Set down, exactly as written, the line containing "empower you with" and all the lines that follow it to the end of the entries below, omitting every picture.

Page-level text extractions
☆ ☆ ☆ ☆

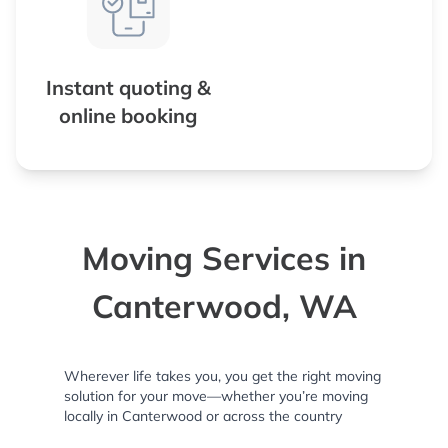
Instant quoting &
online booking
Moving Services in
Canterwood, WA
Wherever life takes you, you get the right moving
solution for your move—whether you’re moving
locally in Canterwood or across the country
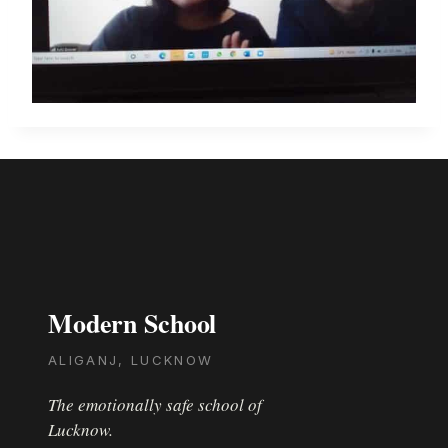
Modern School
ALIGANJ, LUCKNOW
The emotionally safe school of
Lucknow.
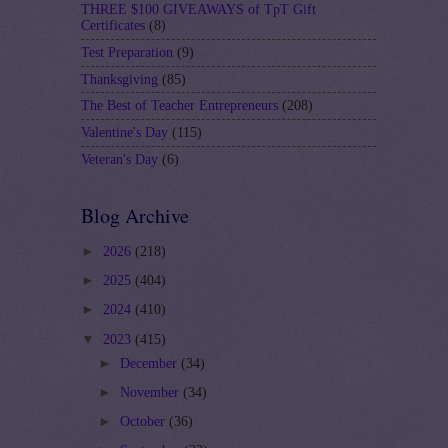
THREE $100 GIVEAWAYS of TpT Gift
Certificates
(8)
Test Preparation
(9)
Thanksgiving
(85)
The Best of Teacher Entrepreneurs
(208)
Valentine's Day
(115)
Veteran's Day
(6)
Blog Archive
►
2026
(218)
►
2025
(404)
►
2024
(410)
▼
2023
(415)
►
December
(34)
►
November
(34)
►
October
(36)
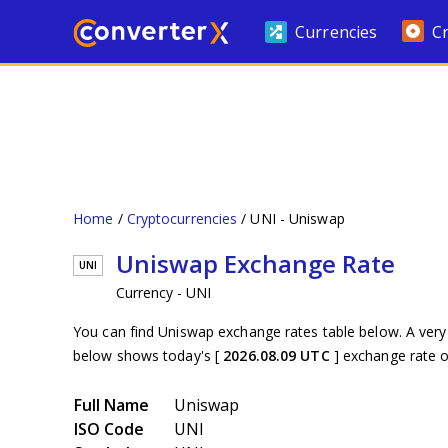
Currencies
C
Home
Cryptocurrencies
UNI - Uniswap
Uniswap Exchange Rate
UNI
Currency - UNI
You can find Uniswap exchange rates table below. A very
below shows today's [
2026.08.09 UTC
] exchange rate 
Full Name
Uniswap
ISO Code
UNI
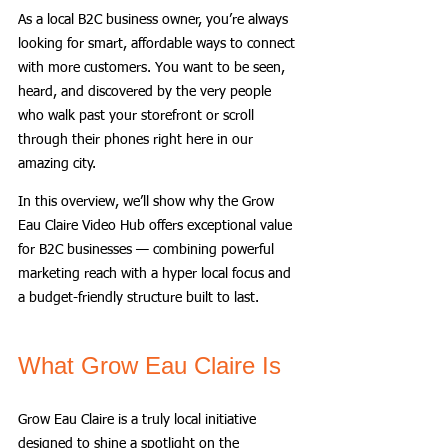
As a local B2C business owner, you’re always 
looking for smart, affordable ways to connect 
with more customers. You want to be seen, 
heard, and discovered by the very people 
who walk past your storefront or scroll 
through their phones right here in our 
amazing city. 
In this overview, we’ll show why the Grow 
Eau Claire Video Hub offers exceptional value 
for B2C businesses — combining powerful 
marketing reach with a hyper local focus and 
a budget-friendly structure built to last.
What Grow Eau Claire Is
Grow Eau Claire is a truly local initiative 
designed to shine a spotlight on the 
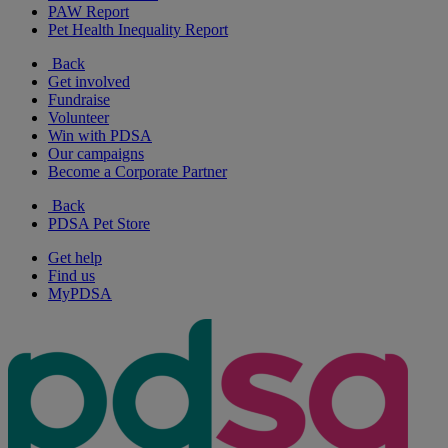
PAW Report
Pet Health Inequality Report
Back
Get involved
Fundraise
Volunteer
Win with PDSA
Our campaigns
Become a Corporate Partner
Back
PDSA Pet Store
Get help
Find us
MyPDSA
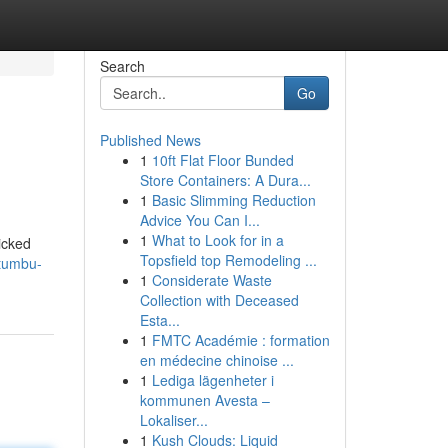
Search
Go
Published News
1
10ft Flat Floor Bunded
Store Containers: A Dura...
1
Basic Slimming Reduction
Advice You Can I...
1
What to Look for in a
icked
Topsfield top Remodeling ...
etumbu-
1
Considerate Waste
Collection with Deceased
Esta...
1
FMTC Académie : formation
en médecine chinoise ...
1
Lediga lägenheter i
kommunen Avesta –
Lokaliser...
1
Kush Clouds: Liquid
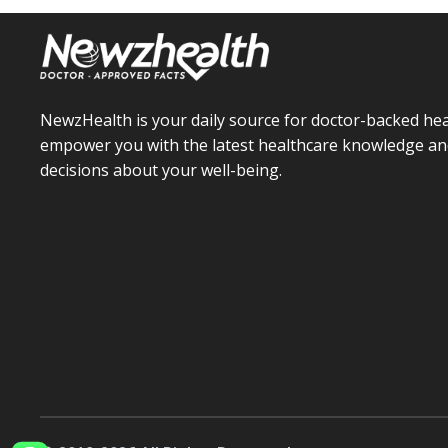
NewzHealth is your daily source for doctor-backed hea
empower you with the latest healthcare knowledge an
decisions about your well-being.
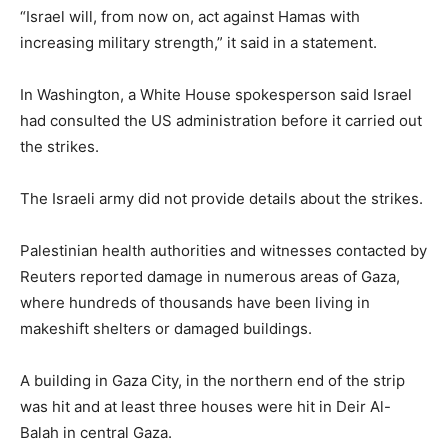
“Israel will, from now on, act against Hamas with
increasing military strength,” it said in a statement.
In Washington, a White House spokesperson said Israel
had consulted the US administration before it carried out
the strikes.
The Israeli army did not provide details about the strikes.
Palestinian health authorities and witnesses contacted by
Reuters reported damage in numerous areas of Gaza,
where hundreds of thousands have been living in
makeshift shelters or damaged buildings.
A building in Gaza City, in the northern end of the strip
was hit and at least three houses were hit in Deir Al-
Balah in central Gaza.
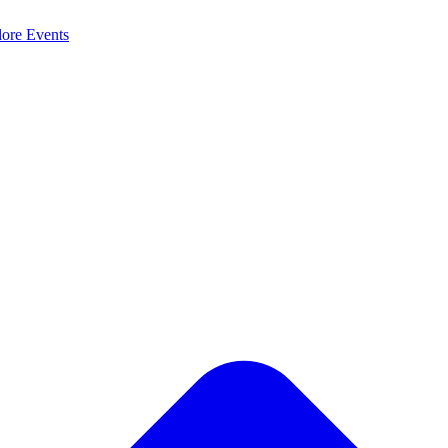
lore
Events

☆ ☆ ☆ ☆

(ANSWER SPACE)
empower you with the latest healthcare knowledge an
decisions about your well-being.
“Israel will, from now on, act against Hamas with
increasing military strength,” it said in a statement.
In Washington, a White House spokesperson said Israel
had consulted the US administration before it carried out
the strikes.
The Israeli army did not provide details about the strikes.
Palestinian health authorities and witnesses contacted by
Reuters reported damage in numerous areas of Gaza,
where hundreds of thousands have been living in
makeshift shelters or damaged buildings.
A building in Gaza City, in the northern end of the strip
was hit and at least three houses were hit in Deir Al-
Balah in central Gaza.
lore
Events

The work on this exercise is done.